If you don’t know, curl is a command in Linux to access a URL. when you curl a website, you get all the raw text from that location. We will curl the metadata service and see what we get. First we need to figure out the name of our instance profile (role). We can do that with this command by using curl on the fixed address of the metadata service, which is 169.254.169.245, and then a path to get the instance profile name. Go ahead and copy and paste it in:

curl http://169.254.169.254/latest/meta-data/iam/security-credentials/

You’ll see SSMClient returned:

In an SSRF attack the adversary just needs to find a vulnerable form field and send whatever text is needed to trick the instance into grabbing that same data from the metadata service. Next we’ll ask the metadata service for the current SSMClient credentials:

curl http://169.254.169.254/latest/meta-data/iam/security-credentials/SSMClient

Well, that was easy. These credentials now work from anywhere, including your own laptop!

This is the risk of IMDSv1. Two simple command lines: one to get the name, the other to get the credentials. And you don’t need to be logged into the console to pull this off if the instance has an SSRF vulnerability.

Version 2 is much more secure. Let’s see how.

Terminate your connection to IMDSv1 and then Connect to IMDSv2. Once logged in we’ll us three different command lines to see the differences between IMDS versions. Go ahead and copy and paste these commands all in a row. We will:

  • Request a token from IMDSv2. This token is a required first step; the metadata service will issue it to the instance, and also bind it to the instance so it can’t be used anywhere else. Our command line sets this as a variable named TOKEN.

  • Get the role name (instance profile) by setting the token as a header in the curl command, then and only then connecting to the same URL. That’s how this works: every request in IMDSv2 requires the token — which is unique to the instance — to be sent as a header.

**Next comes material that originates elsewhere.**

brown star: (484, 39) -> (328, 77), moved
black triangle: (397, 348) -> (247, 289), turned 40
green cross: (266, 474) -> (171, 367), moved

This also isn’t something you can do with most SSRF vulnerabilities.

  • Obtain the access/secret keys and token using the same technique.

TOKEN=$(curl -X PUT "http://169.254.169.254/latest/api/token" -H "X-aws-ec2-metadata-token-ttl-seconds: 21600")
ROLE_NAME=$(curl -H "X-aws-ec2-metadata-token: $TOKEN" "http://169.254.169.254/latest/meta-data/iam/security-credentials/")
curl -H "X-aws-ec2-metadata-token: $TOKEN" "http://169.254.169.254/latest/meta-data/iam/security-credentials/$ROLE_NAME"

In my example I first try the old way and it doesn’t work. Then I use those three command lines.

This may not seem like much, but that extra little speed bump is enough to break SSRF, a very common attack. Requiring the token and then setting it in the header means the instance can still get its credentials, but in a way that defends against SSRF.

This was exactly how part of the Capital One breach happened. Had IMDSv2 been available to customers (it wasn’t at the time) and Capital One used it, the attacker would have been stopped in her tracks.

Lab Key Points

  • IMDSv1 is vulnerable to SSRF attacks, but v2 is not.

  • You can use curl to talk to both versions of the metadata service, but version 2 requires you to first get a token and then set it as a header.

  • That token will not work with any other instance.